Task requirements
Each entry should be returned exactly as written, with no pictures carried over.

Source records
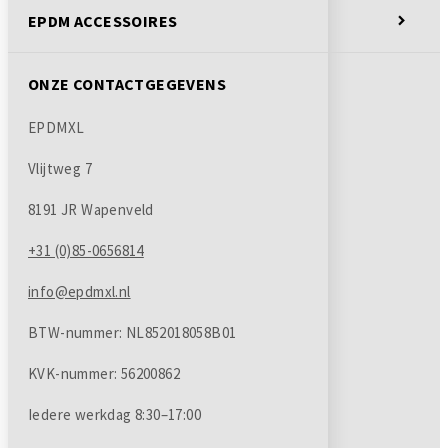
EPDM ACCESSOIRES
ONZE CONTACTGEGEVENS
EPDMXL
Vlijtweg 7
8191 JR Wapenveld
+31 (0)85-0656814
info@epdmxl.nl
BTW-nummer: NL852018058B01
KVK-nummer: 56200862
Iedere werkdag
8:30–17:00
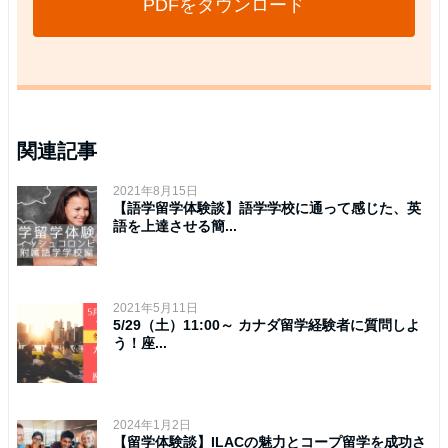
PDFをダウンロード
関連記事
2021年8月15日
【語学留学体験談】語学学校に通って感じた、英
語を上達させる簡...
2021年5月11日
5/29（土）11:00～ カナダ留学経験者に質問しよ
う！座...
2024年1月2日
【留学体験談】ILACの魅力とコープ留学を成功さ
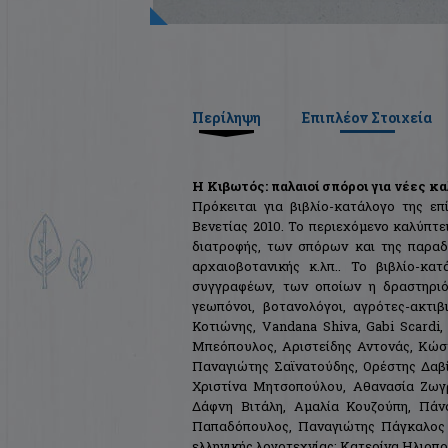
Περίληψη
Επιπλέον Στοιχεία
Η Κιβωτός: παλαιοί σπόροι για νέες κα
Πρόκειται για βιβλίο-κατάλογο της ε
Βενετίας 2010. Το περιεχόμενο καλύπτει
διατροφής, των σπόρων και της παραδο
αρχαιοβοτανικής κ.λπ.. Το βιβλίο-κ
συγγραφέων, των οποίων η δραστηριότ
γεωπόνοι, βοτανολόγοι, αγρότες-ακτιβ
Κοτιώνης, Vandana Shiva, Gabi Scardi
Μπεόπουλος, Αριστείδης Αντονάς, Κώστ
Παναγιώτης Σαϊνατούδης, Ορέστης Δαβ
Χριστίνα Mητσοπούλου, Αθανασία Ζωγρ
Δάφνη Βιτάλη, Αμαλία Κουζούπη, Πάν
Παπαδόπουλος, Παναγιώτης Πάγκαλος /
ελληνικής λογοτεχνίας: Κατερίνα Ηλιοπ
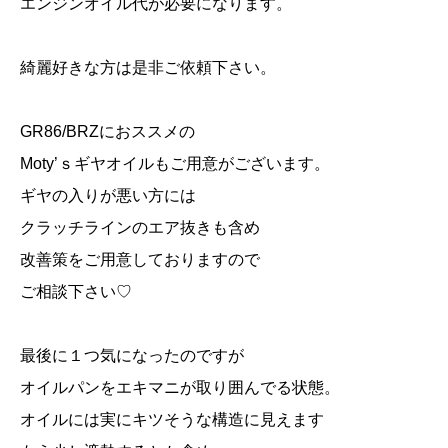
エンジンオイル代が必要になります。
綺麗好きな方は是非ご依頼下さい。
GR86/BRZにおススメの
Moty’ｓギヤオイルもご用意がございます。
ギヤの入りが悪い方には
クラッチラインのエア抜きも含め
改善策をご用意しておりますので
ご相談下さい♡
最後に１つ気になったのですが
オイルパンをエキマニが取り囲んでる状態。
オイルには実にキツそうな構造に見えます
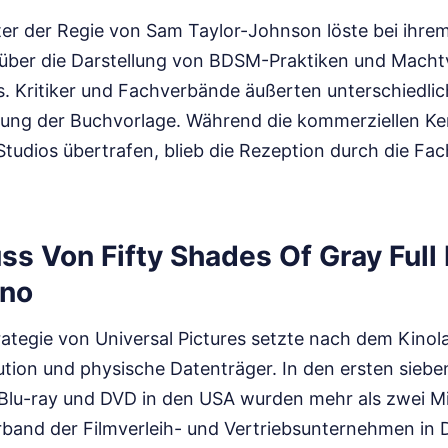
ter der Regie von Sam Taylor-Johnson löste bei ihre
 über die Darstellung von BDSM-Praktiken und Machtv
 Kritiker und Fachverbände äußerten unterschiedlic
ung der Buchvorlage. Während die kommerziellen Ke
tudios übertrafen, blieb die Rezeption durch die Fa
ss Von Fifty Shades Of Gray Full
ino
trategie von Universal Pictures setzte nach dem Kinola
ibution und physische Datenträger. In den ersten sie
 Blu-ray und DVD in den USA wurden mehr als zwei Mi
rband der Filmverleih- und Vertriebsunternehmen in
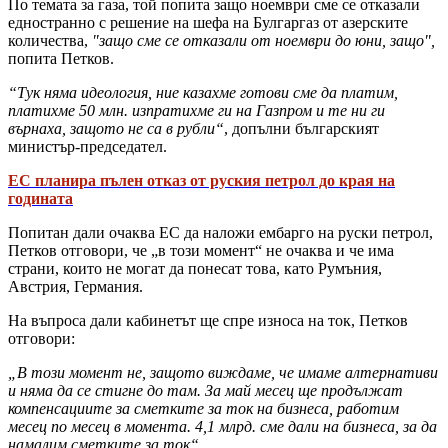
По темата за газа, той попита защо ноември сме се отказали
едностранно с решение на шефа на Булгаргаз от азерските
количества,
"защо сме се отказали от ноември до юни, защо",
попита Петков.
“Тук няма идеология, ние казахме готови сме да платим,
платихме 50 млн. изпратихме ги на Газпром и те ни ги
върнаха, защото не са в рубли“
, допълни българският
министър-председател.
ЕС планира пълен отказ от руския петрол до края на
годината
Попитан дали очаква ЕС да наложи ембарго на руски петрол,
Петков отговори, че „в този момент“ не очаква и че има
страни, които не могат да понесат това, като Румъния,
Австрия, Германия.
На въпроса дали кабинетът ще спре износа на ток, Петков
отговори:
„В този момент не, защото виждаме, че имаме алтернативи
и няма да се стигне до там. За май месец ще продължат
компенсациите за сметките за ток на бизнеса, работим
месец по месец в момента. 4,1 млрд. сме дали на бизнеса, за да
намалим сметките за ток“.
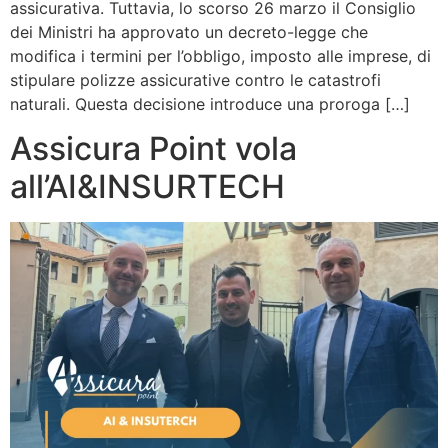
assicurativa. Tuttavia, lo scorso 26 marzo il Consiglio
dei Ministri ha approvato un decreto-legge che
modifica i termini per l’obbligo, imposto alle imprese, di
stipulare polizze assicurative contro le catastrofi
naturali. Questa decisione introduce una proroga […]
Assicura Point vola
all’AI&INSURTECH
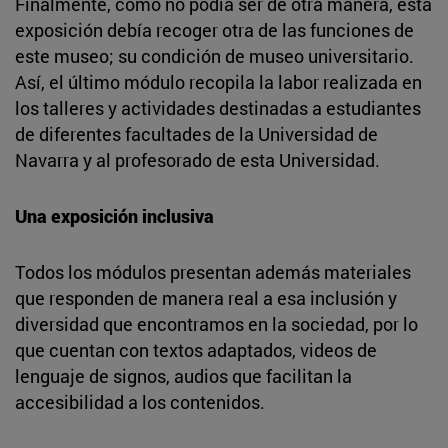
Finalmente, como no podía ser de otra manera, esta
exposición debía recoger otra de las funciones de
este museo; su condición de museo universitario.
Así, el último módulo recopila la labor realizada en
los talleres y actividades destinadas a estudiantes
de diferentes facultades de la Universidad de
Navarra y al profesorado de esta Universidad.
Una exposición inclusiva
Todos los módulos presentan además materiales
que responden de manera real a esa inclusión y
diversidad que encontramos en la sociedad, por lo
que cuentan con textos adaptados, videos de
lenguaje de signos, audios que facilitan la
accesibilidad a los contenidos.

Response to the exercise
EPDM ACCESSOIRES
ONZE CONTACTGEGEVENS
EPDMXL
Vlijtweg 7
8191 JR Wapenveld
+31 (0)85-0656814
info@epdmxl.nl
BTW-nummer: NL852018058B01
KVK-nummer: 56200862
Iedere werkdag
8:30–17:00
PDFをダウンロード
関連記事
2021年8月15日
【語学留学体験談】語学学校に通って感じた、英
語を上達させる簡...
2021年5月11日
5/29（土）11:00～ カナダ留学経験者に質問しよ
う！座...
2024年1月2日
【留学体験談】ILACの魅力とコープ留学を成功さ
Περίληψη
Επιπλέον Στοιχεία
Η Κιβωτός: παλαιοί σπόροι για νέες κα
Πρόκειται για βιβλίο-κατάλογο της ε
Βενετίας 2010. Το περιεχόμενο καλύπτει
διατροφής, των σπόρων και της παραδο
αρχαιοβοτανικής κ.λπ.. Το βιβλίο-κ
συγγραφέων, των οποίων η δραστηριότ
γεωπόνοι, βοτανολόγοι, αγρότες-ακτιβ
Κοτιώνης, Vandana Shiva, Gabi Scardi
Μπεόπουλος, Αριστείδης Αντονάς, Κώστ
Παναγιώτης Σαϊνατούδης, Ορέστης Δαβ
Χριστίνα Mητσοπούλου, Αθανασία Ζωγρ
Δάφνη Βιτάλη, Αμαλία Κουζούπη, Πάν
Παπαδόπουλος, Παναγιώτης Πάγκαλος /
ελληνικής λογοτεχνίας: Κατερίνα Ηλιοπ
エンジンオイル代が必要になります。
綺麗好きな方は是非ご依頼下さい。
GR86/BRZにおススメの
Moty’ｓギヤオイルもご用意がございます。
ギヤの入りが悪い方には
クラッチラインのエア抜きも含め
改善策をご用意しておりますので
ご相談下さい♡
最後に１つ気になったのですが
オイルパンをエキマニが取り囲んでる状態。
オイルには実にキツそうな構造に見えます
ter der Regie von Sam Taylor-Johnson löste bei ihre
 über die Darstellung von BDSM-Praktiken und Machtv
 Kritiker und Fachverbände äußerten unterschiedlic
ung der Buchvorlage. Während die kommerziellen Ke
tudios übertrafen, blieb die Rezeption durch die Fa
ss Von Fifty Shades Of Gray Full
ino
trategie von Universal Pictures setzte nach dem Kinola
ibution und physische Datenträger. In den ersten sie
 Blu-ray und DVD in den USA wurden mehr als zwei Mi
rband der Filmverleih- und Vertriebsunternehmen in
По темата за газа, той попита защо ноември сме се отказали
едностранно с решение на шефа на Булгаргаз от азерските
количества,
"защо сме се отказали от ноември до юни, защо",
попита Петков.
“Тук няма идеология, ние казахме готови сме да платим,
платихме 50 млн. изпратихме ги на Газпром и те ни ги
върнаха, защото не са в рубли“
, допълни българският
министър-председател.
ЕС планира пълен отказ от руския петрол до края на
годината
Попитан дали очаква ЕС да наложи ембарго на руски петрол,
Петков отговори, че „в този момент“ не очаква и че има
страни, които не могат да понесат това, като Румъния,
Австрия, Германия.
На въпроса дали кабинетът ще спре износа на ток, Петков
отговори:
„В този момент не, защото виждаме, че имаме алтернативи
и няма да се стигне до там. За май месец ще продължат
компенсациите за сметките за ток на бизнеса, работим
месец по месец в момента. 4,1 млрд. сме дали на бизнеса, за да
намалим сметките за ток“.
assicurativa. Tuttavia, lo scorso 26 marzo il Consiglio
dei Ministri ha approvato un decreto-legge che
modifica i termini per l’obbligo, imposto alle imprese, di
stipulare polizze assicurative contro le catastrofi
naturali. Questa decisione introduce una proroga […]
Assicura Point vola
all’AI&INSURTECH
Finalmente, como no podía ser de otra manera, esta
exposición debía recoger otra de las funciones de
este museo; su condición de museo universitario.
Así, el último módulo recopila la labor realizada en
los talleres y actividades destinadas a estudiantes
de diferentes facultades de la Universidad de
Navarra y al profesorado de esta Universidad.
Una exposición inclusiva
Todos los módulos presentan además materiales
que responden de manera real a esa inclusión y
diversidad que encontramos en la sociedad, por lo
que cuentan con textos adaptados, videos de
lenguaje de signos, audios que facilitan la
accesibilidad a los contenidos.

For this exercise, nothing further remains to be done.